Whenever a series of murders go unsolved and unpunished, there is an inherent drive and fascination to find the culprit because we want that person to be brought to justice. That drive is only further infuriating when the suspect takes it upon himself to delude the masses and set his own mystery almost as a challenge to the public. Jack the Ripper, of course, was the infamous, unapprehended killer that haunted Britain in the late 19th century and then there was the Zodiac killer in California in the 1960s and 1970s.
David Fincher’s Zodiac chronicles the real-life events of the latter case and focuses not so much on the serial killer himself but more on the paranoia and intrigue it instilled in the people who tried to solve the case. What made it more taunting and frustrating is that the Zodiac killer, in narcissistic fashion, sparked the fascination towards himself. He sent letters to the police and the San Francisco Chronicle, sending ciphers and encrypted letters and daring the investigators to crack his identity.
The film opens with a series of rather chilling and bloody killings at the hands of the Zodiac from 1969 to 1971. One would expect the director, David Fincher of Se7en, to push further with the gruesome factor but Fincher wisely chooses to be more tasteful in depicting these real-life murders that spanned across different counties throughout the state of California. The acts are cold and merciless but the camera does not linger there.

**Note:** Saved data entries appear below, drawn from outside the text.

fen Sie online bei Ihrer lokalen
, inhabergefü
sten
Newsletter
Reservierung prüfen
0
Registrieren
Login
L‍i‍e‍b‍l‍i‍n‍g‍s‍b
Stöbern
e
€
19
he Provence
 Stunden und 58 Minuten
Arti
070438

From that point on, Zodiac turns into a straightforward police procedural that spans several decades and one of the most impressive qualities of the screenplay by James Vanderbilt, who adapted from Robert Graysmith’s original novel, is its narrative clarity. There is a labyrinth of clues that the detectives and reporters follow all throughout the film’s 160-minute runtime and we are never confused as to how the characters arrive at their conclusions and theories throughout the investigation. And though the story does provide its own theory of its prime suspect, it does not make the blunder that the Jack the Ripper film, From Hell, made in providing a pat resolution that gave the illusion that the killer was actually fingered.